Why in News?
The Government of India has amended the Income Tax Rules to expand the financial reporting framework.
The amendment brings crypto assets, Central Bank Digital Currency (CBDC), and certain electronic money products within the reporting system.
Expansion of Financial Asset Definition
The revised rules introduce the concept of “relevant crypto-assets.”
The definition of financial assets now includes interests linked to crypto assets.
Transactions Covered
The framework will now include reporting of:
Exchange between crypto assets and fiat currencies
Exchange between different crypto assets.
Inclusion of CBDC and Electronic Money
Entities holding Central Bank Digital Currency (CBDC) or certain electronic money products for customers may be treated as depository institutions.
This brings them under the reporting financial institution framework.
Compliance Relaxation for Small Accounts
Some electronic money accounts may receive simplified treatment if the rolling 90-day average balance does not exceed $10,000.

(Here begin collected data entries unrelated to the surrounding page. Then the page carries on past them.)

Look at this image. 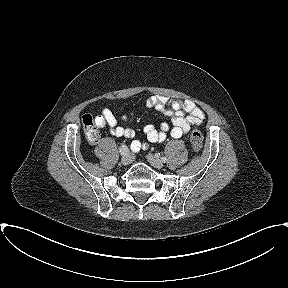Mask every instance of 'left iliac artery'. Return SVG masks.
Here are the masks:
<instances>
[{"instance_id":"left-iliac-artery-1","label":"left iliac artery","mask_w":288,"mask_h":288,"mask_svg":"<svg viewBox=\"0 0 288 288\" xmlns=\"http://www.w3.org/2000/svg\"><path fill=\"white\" fill-rule=\"evenodd\" d=\"M161 159L163 162H166V160H167L166 157H162Z\"/></svg>"}]
</instances>
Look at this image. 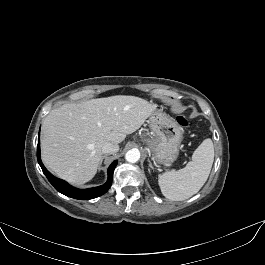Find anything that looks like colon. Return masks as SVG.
<instances>
[{
  "label": "colon",
  "instance_id": "obj_1",
  "mask_svg": "<svg viewBox=\"0 0 265 265\" xmlns=\"http://www.w3.org/2000/svg\"><path fill=\"white\" fill-rule=\"evenodd\" d=\"M177 120H178L179 124H181L182 126H189L190 125L189 120L185 116H179Z\"/></svg>",
  "mask_w": 265,
  "mask_h": 265
}]
</instances>
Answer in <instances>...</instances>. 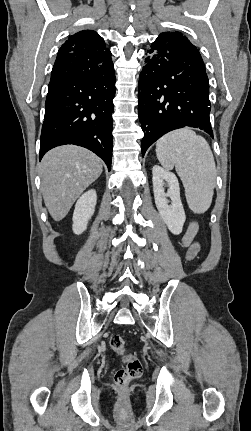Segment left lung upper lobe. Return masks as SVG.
<instances>
[{
	"mask_svg": "<svg viewBox=\"0 0 251 431\" xmlns=\"http://www.w3.org/2000/svg\"><path fill=\"white\" fill-rule=\"evenodd\" d=\"M165 33H168V34H176V35H180L181 33H179V32H165Z\"/></svg>",
	"mask_w": 251,
	"mask_h": 431,
	"instance_id": "5c2ea615",
	"label": "left lung upper lobe"
}]
</instances>
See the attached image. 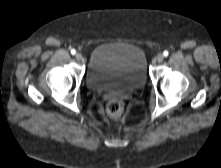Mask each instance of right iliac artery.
Returning a JSON list of instances; mask_svg holds the SVG:
<instances>
[{
	"label": "right iliac artery",
	"instance_id": "82829eb1",
	"mask_svg": "<svg viewBox=\"0 0 221 168\" xmlns=\"http://www.w3.org/2000/svg\"><path fill=\"white\" fill-rule=\"evenodd\" d=\"M76 53L75 49H71V54L74 55Z\"/></svg>",
	"mask_w": 221,
	"mask_h": 168
}]
</instances>
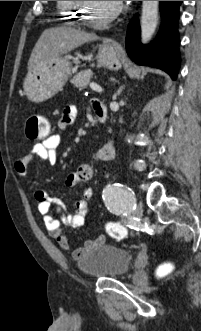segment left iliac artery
<instances>
[{"label": "left iliac artery", "mask_w": 201, "mask_h": 331, "mask_svg": "<svg viewBox=\"0 0 201 331\" xmlns=\"http://www.w3.org/2000/svg\"><path fill=\"white\" fill-rule=\"evenodd\" d=\"M102 197L107 209L123 218H127L130 212L136 208L133 190L120 183L108 185L103 190Z\"/></svg>", "instance_id": "1"}]
</instances>
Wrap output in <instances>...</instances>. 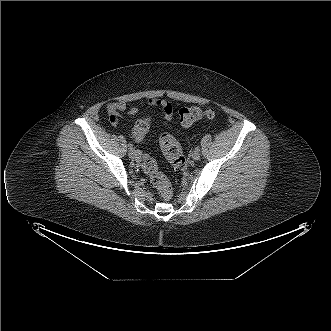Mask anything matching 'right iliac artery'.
Instances as JSON below:
<instances>
[{
    "label": "right iliac artery",
    "mask_w": 331,
    "mask_h": 331,
    "mask_svg": "<svg viewBox=\"0 0 331 331\" xmlns=\"http://www.w3.org/2000/svg\"><path fill=\"white\" fill-rule=\"evenodd\" d=\"M128 147H129V149H133V144L129 143Z\"/></svg>",
    "instance_id": "right-iliac-artery-1"
}]
</instances>
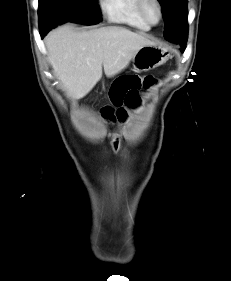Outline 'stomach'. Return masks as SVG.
Wrapping results in <instances>:
<instances>
[{
	"label": "stomach",
	"instance_id": "stomach-1",
	"mask_svg": "<svg viewBox=\"0 0 231 281\" xmlns=\"http://www.w3.org/2000/svg\"><path fill=\"white\" fill-rule=\"evenodd\" d=\"M170 58V52L161 45L142 47L132 58L135 71H149L164 64Z\"/></svg>",
	"mask_w": 231,
	"mask_h": 281
}]
</instances>
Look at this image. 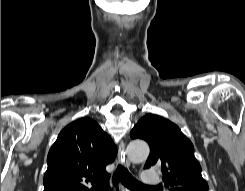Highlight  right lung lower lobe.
<instances>
[{
    "instance_id": "right-lung-lower-lobe-1",
    "label": "right lung lower lobe",
    "mask_w": 245,
    "mask_h": 191,
    "mask_svg": "<svg viewBox=\"0 0 245 191\" xmlns=\"http://www.w3.org/2000/svg\"><path fill=\"white\" fill-rule=\"evenodd\" d=\"M109 190H110V189H109V186H108V187L102 189L101 191H109Z\"/></svg>"
}]
</instances>
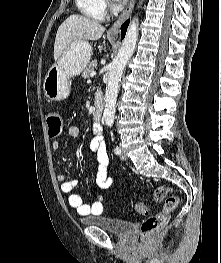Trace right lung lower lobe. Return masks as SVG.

Additional Reporting Requirements
Financial institutions must now maintain extra information such as:
Whether the account holder submitted valid self-certification
Whether the account is joint
Number of joint account holders.
Reporting Framework Alignment
The rules strengthen India’s reporting obligations under:
Foreign Account Tax Compliance Act (FATCA)

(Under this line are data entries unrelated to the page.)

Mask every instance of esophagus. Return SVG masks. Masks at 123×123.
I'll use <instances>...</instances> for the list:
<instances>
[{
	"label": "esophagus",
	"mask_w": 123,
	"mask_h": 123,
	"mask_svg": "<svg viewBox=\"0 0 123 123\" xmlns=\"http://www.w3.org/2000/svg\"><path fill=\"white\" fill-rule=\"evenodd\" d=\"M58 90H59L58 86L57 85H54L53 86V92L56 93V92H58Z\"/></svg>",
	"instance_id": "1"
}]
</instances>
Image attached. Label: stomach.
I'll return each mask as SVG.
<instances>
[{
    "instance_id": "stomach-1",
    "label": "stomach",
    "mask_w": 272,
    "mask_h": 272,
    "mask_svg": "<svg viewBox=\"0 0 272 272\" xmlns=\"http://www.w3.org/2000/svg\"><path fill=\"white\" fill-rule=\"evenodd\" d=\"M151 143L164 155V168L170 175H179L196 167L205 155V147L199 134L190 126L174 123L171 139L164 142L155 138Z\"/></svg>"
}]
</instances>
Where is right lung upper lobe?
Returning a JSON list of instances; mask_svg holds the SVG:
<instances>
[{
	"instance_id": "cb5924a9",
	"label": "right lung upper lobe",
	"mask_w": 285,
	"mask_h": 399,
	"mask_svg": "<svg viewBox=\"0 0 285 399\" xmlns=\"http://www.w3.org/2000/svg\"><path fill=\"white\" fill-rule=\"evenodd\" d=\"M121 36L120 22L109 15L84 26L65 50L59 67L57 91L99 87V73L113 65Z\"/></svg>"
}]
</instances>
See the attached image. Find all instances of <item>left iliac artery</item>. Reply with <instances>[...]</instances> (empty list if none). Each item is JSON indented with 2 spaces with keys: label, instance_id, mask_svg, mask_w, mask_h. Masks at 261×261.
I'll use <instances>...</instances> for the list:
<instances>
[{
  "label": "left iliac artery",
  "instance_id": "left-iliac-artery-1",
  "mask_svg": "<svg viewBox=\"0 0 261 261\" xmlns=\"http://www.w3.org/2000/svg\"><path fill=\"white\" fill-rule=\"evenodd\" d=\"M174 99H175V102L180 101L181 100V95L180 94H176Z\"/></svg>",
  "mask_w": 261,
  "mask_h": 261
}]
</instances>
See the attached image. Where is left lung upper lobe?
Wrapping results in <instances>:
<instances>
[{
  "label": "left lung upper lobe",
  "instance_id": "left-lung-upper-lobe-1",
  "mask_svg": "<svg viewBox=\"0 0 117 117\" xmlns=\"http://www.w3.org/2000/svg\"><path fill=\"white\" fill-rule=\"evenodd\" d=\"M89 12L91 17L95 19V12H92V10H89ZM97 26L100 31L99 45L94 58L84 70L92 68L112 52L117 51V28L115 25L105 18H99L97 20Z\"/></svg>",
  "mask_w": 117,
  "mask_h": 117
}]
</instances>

Common Reporting Standard (CRS).
These frameworks require financial institutions to identify and report accounts held by foreign tax residents.
Global Crypto Reporting Standard
The amendments also align with the Crypto‑Asset Reporting Framework (CARF), designed to improve tax transparency in digital assets globally.
Objective
Ensure tax transparency and regulatory oversight of digital assets.
Adapt the tax reporting system to the rapidly evolving digital financial ecosystem.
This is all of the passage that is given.